Thanks to the Fourth Amendment, access to things like homes and cars requires having a warrant supported by probable cause, evidence to support a belief that a crime has been committed. But for CSLI, law enforcement only needed to meet the lower “reasonable suspicion” standard of evidence, which just necessitates “specific reasonable inferences” pointing to danger or a crime.

The Case

The lower standard of evidence required to obtain CSLI has meant that before now, law enforcement has frequently and successfully accessed users’ location data. According to the Center for Democracy and Technology, Verizon alone received 20,422 requests for CSLI in the first half of 2017. Only a quarter of those came from warrants. In 2016, T-Mobile received 51,557 requests.

In the case ruled on by the court Friday, cell phone location data over a period of three months was used to arrest and convict Timothy Carpenter of Michigan for a series of robberies of Radio Shack and T-Mobile stores. Law enforcement did not get a warrant to obtain the data.

The government has previously argued the phone records such as CSLI don’t require a warrant because of the “third-party doctrine,” which has held that information submitted to a third party doesn’t require a warrant because it was surrendered to another organization.

The Ruling

The majority ruling of the Court, written by Chief Justice John Roberts, held that the third party doctrine does not generally not apply to historical cell phone data: “We decline to grant the state unrestricted access to a wireless carrier’s database of physical location information… No constitutional doctrine should presume that consumers assume the risk of warrantless government surveillance simply by using technologies that are beneficial and increasingly integrated into modern life.”

Privacy and the Future

Lisa Hayes, Vice President and General Counsel for the Center for Democracy and Technology tells Inverse that the ruling is a landslide win for privacy advocates and bodes well for future questions surrounding data privacy. “When the Court talks about a privacy right despite a third party holding, I do think that will expand to things like online apps and other important sensitive information that is stored in today’s age.”

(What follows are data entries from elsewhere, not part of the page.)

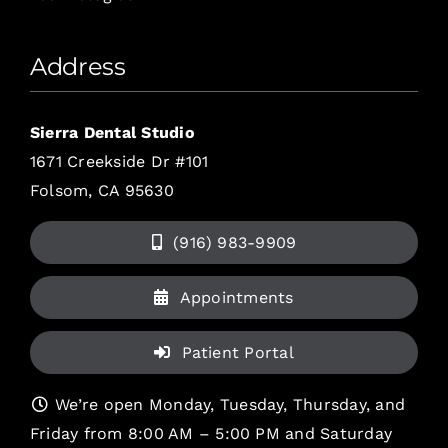
Address
Sierra Dental Studio
1671 Creekside Dr #101
Folsom, CA 95630
(916) 983-9909
Appointments
Patient Portal
We’re open Monday, Tuesday, Thursday, and
Friday from 8:00 AM – 5:00 PM and Saturday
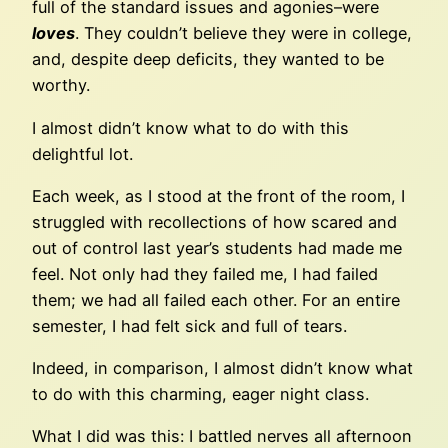
full of the standard issues and agonies–were
loves
. They couldn’t believe they were in college,
and, despite deep deficits, they wanted to be
worthy.
I almost didn’t know what to do with this
delightful lot.
Each week, as I stood at the front of the room, I
struggled with recollections of how scared and
out of control last year’s students had made me
feel. Not only had they failed me, I had failed
them; we had all failed each other. For an entire
semester, I had felt sick and full of tears.
Indeed, in comparison, I almost didn’t know what
to do with this charming, eager night class.
What I did was this: I battled nerves all afternoon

Hayes says that the decision was one of the first times that the Court has expressed an understanding and willingness to grapple with the increasingly messy relationships people have with their phones.

“The Chief Justice used broader sweeping language when discussing how Americans live with their cell phone only an arms length away from them most of the time,” she says. “It expressed the court understanding how we use technology in our daily lives that we haven’t seen in awhile.”

Hayes noted that more cases will need to be decided by the Court to see just how far privacy rights regarding your data extend: “By definition the court declined to get rid of the third party doctrine. We’ll need to have more cases to see how far the court is willing to go to protect other types of data we share with third parties.”

In the immediate future, Hayes says to watch increasing efforts by states to protect privacy and internet rights.

“This has been a big year for privacy and privacy awareness,” Hayes notes. “There’s a growing pressure on legislatures to protect privacy rights and I think some of the big waves in the short term may be happening in the states in their efforts to protect residents privacy.”